I love how even in writing of her very first poem Helen was already grappling with the tension between truth, a creative interpretation of the truth, and her readers’ expectations. She said: That was a bit of fiction because he never did bark at daddy. And then it was really my grandmother’s dog, because we always had cats.
Her favourite poets are Tom Dawe, William Blake, and Emily Dickenson. I can’t explain why. They just do things the way that nobody else does them, she said.
I didn’t ask her about voice, but she said I’m determined to be my own voice.
Helen writes poetry the way I like it best: plainspoken, irreverent, subversive and gently rebellious, and with a reporter’s eye for moments that matter. She tricks you into relaxing over what you think is a straightforward scene and then makes a sudden turn at the end. In “Mea Culpa,” a man who lectures about how to avoid stress dies of a heart attack and “tomorrow he’ll join the others/ in the cemetery/ stressed out and stressless/ laying side by side.” In the same poem, the man suggests people hire a nanny to reduce stress, and the line “he didn’t mention the cleaning woman’s stress” is wry and filled with laughter. “A Cure For Pessimism” is about an anxious man who welcomes a fatal diagnosis because all his dire predictions “couldn’t happen to him now/ because there wouldn’t/ be time.” “Conversion” is a quick observation about how capitalism is today’s new religion (without using the word capitalism, you’ll be glad to know). There are poems that reflect her feminism in their close attention to women’s bodies and lives, but with Helen’s sense of fun, as in the final poem in the collection “The Lady Vanishes,” in which an aging woman notices that she is losing in height while gaining in years.

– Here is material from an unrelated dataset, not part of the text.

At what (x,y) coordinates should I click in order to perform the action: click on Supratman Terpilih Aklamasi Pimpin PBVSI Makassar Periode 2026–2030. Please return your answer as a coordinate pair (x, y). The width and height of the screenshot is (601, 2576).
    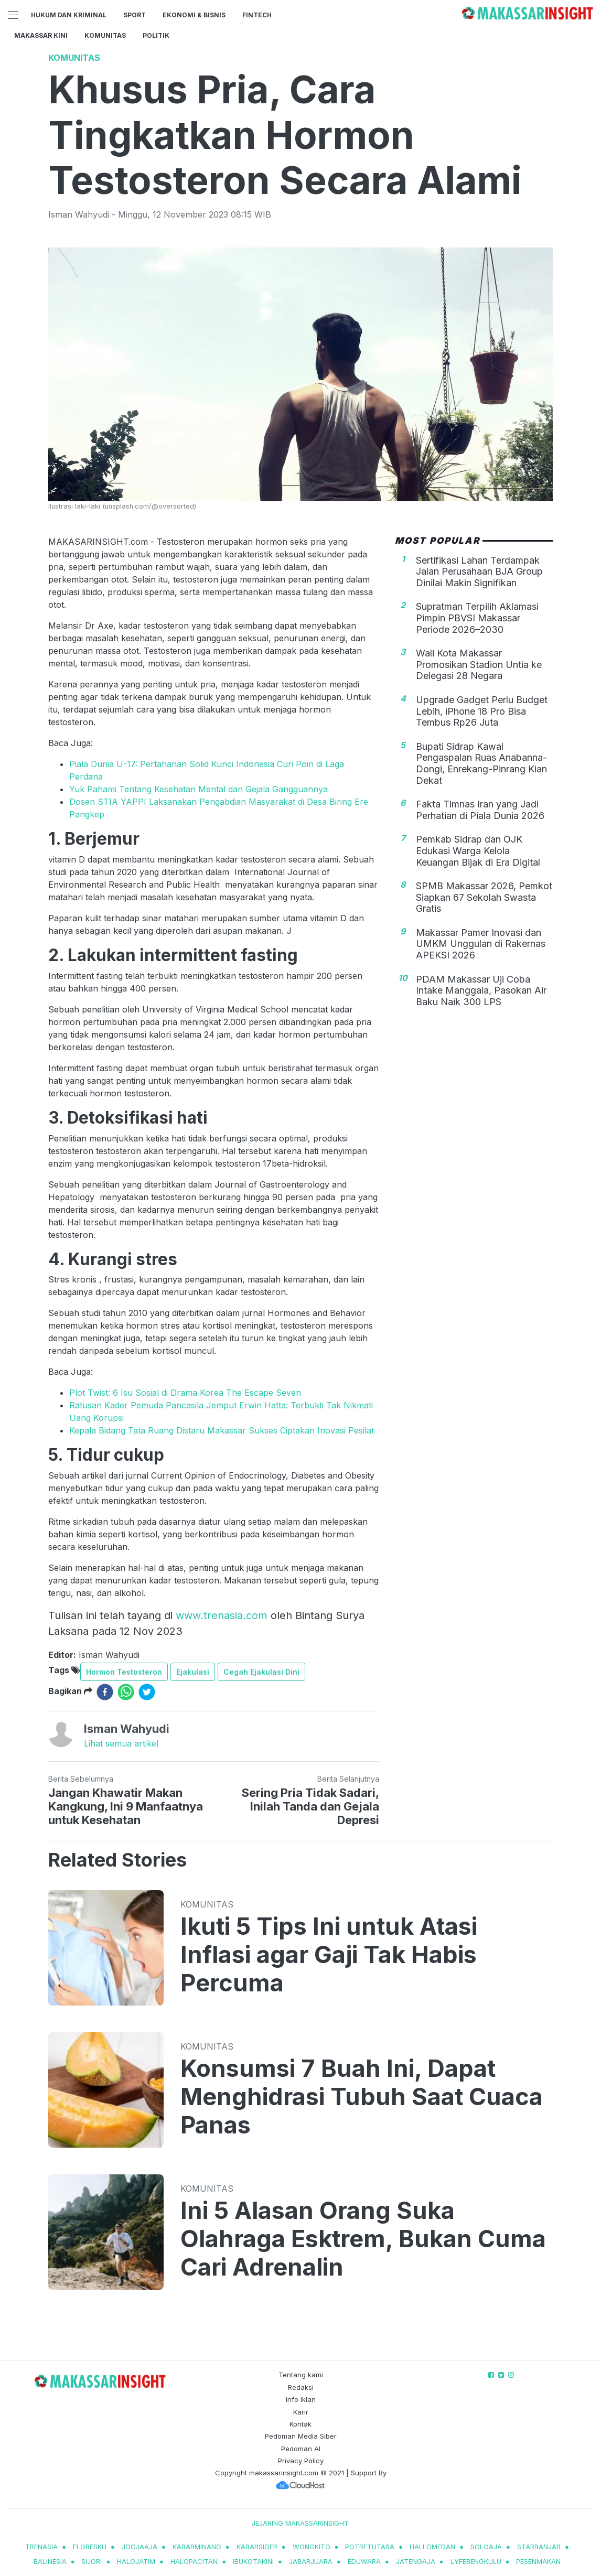     Looking at the image, I should click on (477, 617).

By the time I finished talking with Helen and found my seat again, the entire store was full and the people still coming in had to stand at the back of a crowd. That hardly happens for poetry, I think, and could it be said that it happens even less often for poetry about everyday things seen through a woman’s wise, wry eye?
I stayed as long as I could, but slipped out to go to a workshop I’d registered for the week before. I was going to learn beginner’s Mi’kmaw from teachers Marcella Williams and Shane Snook at the LSPU Hall, who were in town as part of the Identify festival. It’d be another way of playing with words and language. I had Helen’s book in my bag and I knew that after the class, after a dinner my husband would cook, after hearing about the dentist appointments and the day at school, after helping with homework and signing permission slips, I’d find time to sit with a glass of wine and pour over her direct-talking, political verse, and think about my own poetry, about life, and the things that chafe and the things that don’t chafe.